Consecutive patients with decompensated liver cirrhosis were included and assigned into the SCT group and non-transplantation (non-SCT) group according to whether they received SCT treatment. Patients were followed up for ten years. The long-term survival rate and incidence of hepatocellular carcinoma (HCC) were compared between groups.
A total of 159 patients were enrolled, including 27 cases in the SCT group and 132 cases in the non-SCT group. The baseline characteristics were significantly different between the two groups. Propensity score matching (PSM) was used to match SCT and non-SCT patients. After PSM, 92 subjects were enrolled in the final analysis, including 23 cases in the SCT group and 69 cases in the non-SCT group. The overall mortality was 73.9% and 55.1%, and the median survival period was 48 and 64 mo, respectively. However, no significant difference was found in the long-term survival rate between the two groups (P > 0.05). In addition, the incidence of HCC was higher in the SCT group than in the non-SCT group (47.8% vs 21.7%, P < 0.05). After adjusting for other covariates, SCT (OR = 3.065, 95%CI: 1.378-6.814) and age (OR = 1.061, 95%CI: 1.021-1.102) were independently correlated with the development of HCC in this decompensated liver cirrhosis cohort.

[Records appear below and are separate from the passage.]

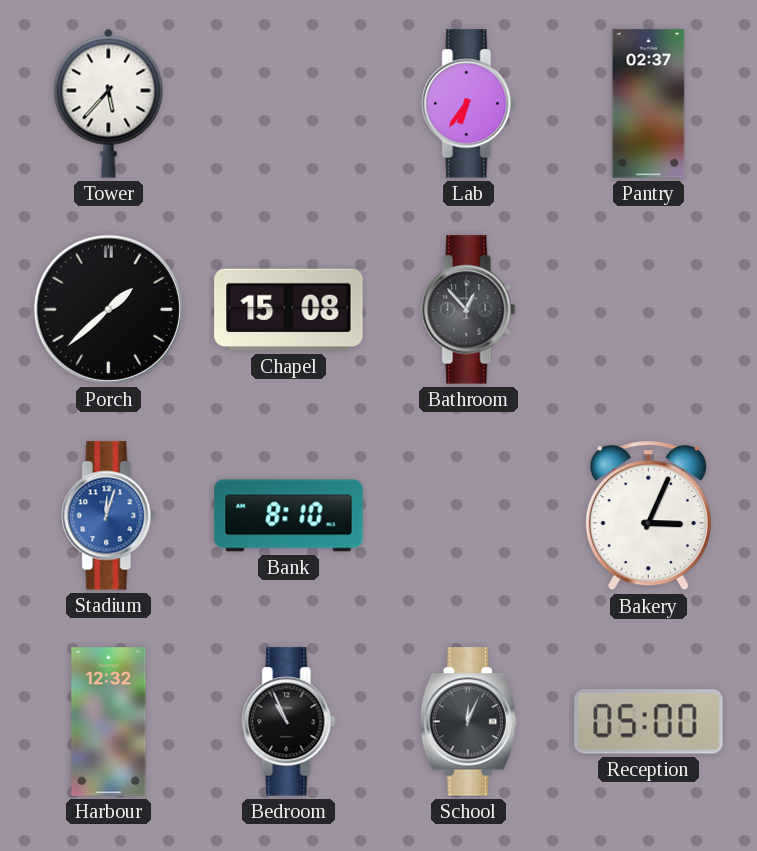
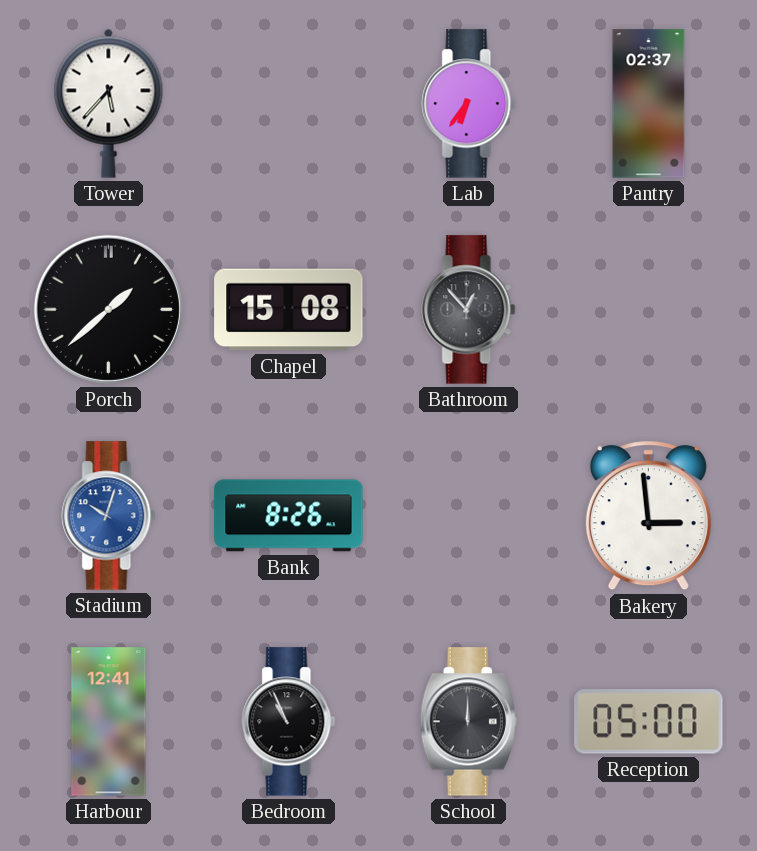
Stadium: 12:03 -> 10:03
Bank: 8:10 -> 8:26
Bakery: 3:04 -> 2:59
Harbour: 12:32 -> 12:41
School: 12:04 -> 12:00
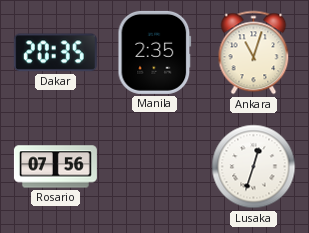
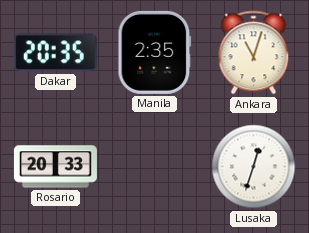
Rosario: 07:56 -> 20:33
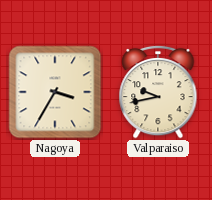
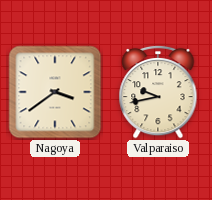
Nagoya: 3:35 -> 3:39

Autologous SCT may fail to improve the long-term efficacy and increase the incidence of HCC for decompensated liver cirrhosis. Close monitoring of HCC is strongly recommended in patients undergoing autologous SCT.
Core tip: Stem cell therapy has shown short-term efficacy and safety for treatment of liver cirrhosis. However, the tumorigenicity of stem cells requires increased attention.